Idan Raichel shows off songs from new album

Musician tells stories behind songs from new album "Quarter to Six" at intimate preview gig at Tel Aviv Port.

Idan Raichel shares snippets from new album, Tel Aviv (photo credit: Orit Penini)
Idan Raichel shares snippets from new album, Tel Aviv
(photo credit: Orit Penini)
Idan Raichel took time out from his busy schedule on Monday to perform a few select songs from The Idan Raichel Project’s latest album, Quarter to Six, at the Tel Aviv Port’s Beit Hayotzer.
The ever calm-and-collected singer took his place at a grand piano and proceeded to regale assembled members of the press with the stories behind the songs on his latest album.
Raichel spoke of his journey during the making of the album and the importance of finding the right collaborators.
He explained that the album focuses on that special time of day which for him symbolizes a crossroads in life that “isn’t here yet, but isn’t quite there.” He used the example of a Friday evening and a mother waiting for Shabbat to start: that special time when the week is ending, but the day of rest has not yet begun.
Raichel gave heartfelt renditions of two already-released singles from the album, “Achshav Karov” (“Close Now”) and “Belayla” (“At Night”), which have received widespread praise.
The singer, known for featuring a range of artists from different backgrounds, said he doesn’t feel the need to always sing the songs he writes.
“I love all the singers in my project. They really move me when they sing,” he told the intimate crowd of about 30 journalists.
To the amusement of those present, Raichel compared his artistic collaborations to director Woody Allen’s penchant for sometimes choosing to perform in the films that he writes, and other times not.
Always looking for new talent, Raichel is keen to display the diverse range of singers he works with.
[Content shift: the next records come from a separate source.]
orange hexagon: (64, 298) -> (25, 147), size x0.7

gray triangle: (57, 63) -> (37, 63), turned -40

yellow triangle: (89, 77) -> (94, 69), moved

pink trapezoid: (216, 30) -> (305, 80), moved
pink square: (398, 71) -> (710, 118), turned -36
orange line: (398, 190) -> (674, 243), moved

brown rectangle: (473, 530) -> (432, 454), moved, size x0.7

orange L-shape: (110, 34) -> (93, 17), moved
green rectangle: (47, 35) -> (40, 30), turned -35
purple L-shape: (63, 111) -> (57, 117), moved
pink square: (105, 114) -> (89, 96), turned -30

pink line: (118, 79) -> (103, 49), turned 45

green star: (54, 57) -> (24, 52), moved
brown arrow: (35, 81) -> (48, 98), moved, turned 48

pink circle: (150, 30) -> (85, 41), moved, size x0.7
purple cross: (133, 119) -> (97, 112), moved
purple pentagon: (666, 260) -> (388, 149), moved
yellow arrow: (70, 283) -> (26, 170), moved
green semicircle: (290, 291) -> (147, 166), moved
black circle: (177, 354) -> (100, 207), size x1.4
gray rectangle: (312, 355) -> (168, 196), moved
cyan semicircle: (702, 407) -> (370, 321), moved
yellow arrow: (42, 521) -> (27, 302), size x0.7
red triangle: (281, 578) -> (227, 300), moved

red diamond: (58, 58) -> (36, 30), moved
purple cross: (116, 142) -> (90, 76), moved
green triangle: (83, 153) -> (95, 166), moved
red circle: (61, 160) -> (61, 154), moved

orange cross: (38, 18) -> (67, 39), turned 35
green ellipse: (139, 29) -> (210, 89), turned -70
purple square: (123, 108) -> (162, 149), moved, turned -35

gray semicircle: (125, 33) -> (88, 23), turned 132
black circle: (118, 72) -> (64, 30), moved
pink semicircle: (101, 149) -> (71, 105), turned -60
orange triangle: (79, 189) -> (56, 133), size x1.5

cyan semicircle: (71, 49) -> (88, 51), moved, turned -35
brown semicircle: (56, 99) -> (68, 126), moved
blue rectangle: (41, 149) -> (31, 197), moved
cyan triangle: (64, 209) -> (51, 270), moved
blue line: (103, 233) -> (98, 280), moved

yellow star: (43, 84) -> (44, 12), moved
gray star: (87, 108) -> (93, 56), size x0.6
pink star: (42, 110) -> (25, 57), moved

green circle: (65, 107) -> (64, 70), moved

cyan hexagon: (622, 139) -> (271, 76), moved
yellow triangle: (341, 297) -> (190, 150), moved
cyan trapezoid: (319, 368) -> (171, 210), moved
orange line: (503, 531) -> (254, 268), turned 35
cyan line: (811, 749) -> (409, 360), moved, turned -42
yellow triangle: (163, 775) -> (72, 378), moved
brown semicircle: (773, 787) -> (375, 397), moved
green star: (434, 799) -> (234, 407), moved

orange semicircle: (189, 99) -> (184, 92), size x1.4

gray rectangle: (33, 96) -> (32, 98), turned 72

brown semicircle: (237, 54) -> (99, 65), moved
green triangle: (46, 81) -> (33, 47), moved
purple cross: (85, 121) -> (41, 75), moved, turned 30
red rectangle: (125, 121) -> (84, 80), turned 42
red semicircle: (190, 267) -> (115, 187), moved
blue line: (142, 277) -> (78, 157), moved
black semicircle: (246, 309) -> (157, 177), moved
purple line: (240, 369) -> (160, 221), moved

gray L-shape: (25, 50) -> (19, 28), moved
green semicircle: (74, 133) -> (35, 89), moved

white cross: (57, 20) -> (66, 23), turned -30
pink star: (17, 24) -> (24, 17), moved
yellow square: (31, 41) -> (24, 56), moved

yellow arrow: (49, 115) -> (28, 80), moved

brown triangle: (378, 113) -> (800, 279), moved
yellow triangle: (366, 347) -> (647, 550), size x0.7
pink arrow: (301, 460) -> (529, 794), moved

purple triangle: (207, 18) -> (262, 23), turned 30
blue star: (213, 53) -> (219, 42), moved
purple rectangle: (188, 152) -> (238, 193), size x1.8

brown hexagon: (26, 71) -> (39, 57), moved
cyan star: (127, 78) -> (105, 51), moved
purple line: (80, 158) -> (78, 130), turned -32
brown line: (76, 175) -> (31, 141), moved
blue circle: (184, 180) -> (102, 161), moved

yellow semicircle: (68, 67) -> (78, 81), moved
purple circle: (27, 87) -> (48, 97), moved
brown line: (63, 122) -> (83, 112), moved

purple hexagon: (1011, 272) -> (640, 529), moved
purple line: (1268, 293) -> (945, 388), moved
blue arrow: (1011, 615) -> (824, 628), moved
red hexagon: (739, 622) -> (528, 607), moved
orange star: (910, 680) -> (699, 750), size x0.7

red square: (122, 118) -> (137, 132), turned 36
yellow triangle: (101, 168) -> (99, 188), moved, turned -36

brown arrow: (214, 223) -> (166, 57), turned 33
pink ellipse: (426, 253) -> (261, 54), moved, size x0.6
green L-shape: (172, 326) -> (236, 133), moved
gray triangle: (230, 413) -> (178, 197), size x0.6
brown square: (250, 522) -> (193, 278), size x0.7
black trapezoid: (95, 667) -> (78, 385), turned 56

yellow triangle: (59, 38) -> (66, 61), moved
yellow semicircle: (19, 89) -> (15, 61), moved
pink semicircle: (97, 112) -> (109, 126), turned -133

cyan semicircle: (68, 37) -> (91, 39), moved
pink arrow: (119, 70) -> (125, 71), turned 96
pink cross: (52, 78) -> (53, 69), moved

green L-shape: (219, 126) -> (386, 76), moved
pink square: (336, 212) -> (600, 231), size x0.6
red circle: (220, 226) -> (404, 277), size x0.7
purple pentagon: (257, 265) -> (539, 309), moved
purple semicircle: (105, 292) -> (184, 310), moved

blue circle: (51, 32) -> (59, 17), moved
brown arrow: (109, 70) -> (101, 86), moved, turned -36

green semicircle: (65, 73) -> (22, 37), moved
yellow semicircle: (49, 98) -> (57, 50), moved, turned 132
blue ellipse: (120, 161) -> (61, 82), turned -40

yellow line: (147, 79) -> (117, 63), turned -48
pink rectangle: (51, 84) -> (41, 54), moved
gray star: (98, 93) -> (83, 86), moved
Perhaps the most interesting collaboration for this new album is German countertenor Andreas Scholl, the first time a German-language song is to be released in Israel. Raichel played a recording of the classical singer’s voice on his laptop, while accompanying it on the piano. Despite the poor recording quality – Raichel admitted the song was taped in a hotel room – it was as if Scholl were live on stage in Tel Aviv.
Raichel was straightforward, saying it was very important for him to take time out of his busy schedule to remember why he started in the business in the first place.
“Sometimes I have to leave the project for a while in order to keep things real,” he said.
To celebrate the launch of the new album The Idan Raichel Project will perform at the Amphitheater in Caesarea from June 11 to 15.